The Phase III TIDES trial enrolled over 20,000 healthy children and adolescents aged four to 16 years in dengue-endemic countries in Latin America and Asia.
The safety and efficacy results from the 36-month follow-up exploratory analysis of TIDES found that, through three years after vaccination, TAK-003 demonstrated overall vaccine efficacy of 62% against virologically confirmed dengue (VCD).
The jab also demonstrated 83.6% vaccine efficacy (VE) against hospitalised dengue, with 86% VE in seropositive individuals 77.1% VE in seronegative individuals.
“Our dengue vaccine candidate continued to provide protection against dengue throughout three years, and was especially robust in preventing hospitalisation,” said Derek Wallace, VP, dengue global programme leader at Takeda.
"These results reinforce my confidence that TAK-003 can help address the significant global burden of dengue,” he added.
Previously, Takeda announced that the TIDES trial met its primary endpoint of overall VE against VCD at 12 months of follow-up, as well as all secondary endpoints for which there were enough dengue cases.
The data through 36 months of follow-up from the TIDES trial has been included in regulatory submissions to the European Union in addition to dengue-endemic countries.

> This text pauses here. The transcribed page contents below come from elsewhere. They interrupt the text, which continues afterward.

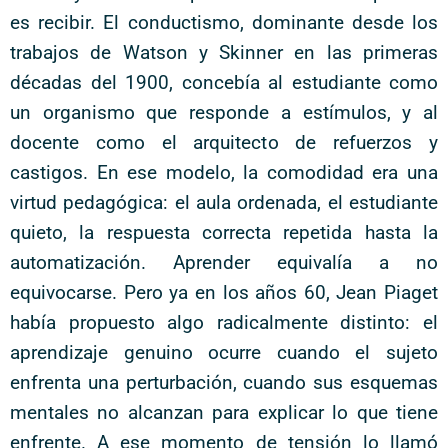
es recibir. El conductismo, dominante desde los
trabajos de Watson y Skinner en las primeras
décadas del 1900, concebía al estudiante como
un organismo que responde a estímulos, y al
docente como el arquitecto de refuerzos y
castigos. En ese modelo, la comodidad era una
virtud pedagógica: el aula ordenada, el estudiante
quieto, la respuesta correcta repetida hasta la
automatización. Aprender equivalía a no
equivocarse. Pero ya en los años 60, Jean Piaget
había propuesto algo radicalmente distinto: el
aprendizaje genuino ocurre cuando el sujeto
enfrenta una perturbación, cuando sus esquemas
mentales no alcanzan para explicar lo que tiene
enfrente. A ese momento de tensión lo llamó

The results will also be part of further regulatory filings planned for 2021, including with the US Food and Drug Administration (FDA).
Dengue is a mosquito-borne viral disease that is caused by any of four dengue virus serotypes, which can all cause dengue fever or severe dengue.
The disease is ‘pandemic prone’, with outbreaks generally seen in tropical and sub-tropical areas, although recently outbreaks have been observed in parts of the continental US and Europe.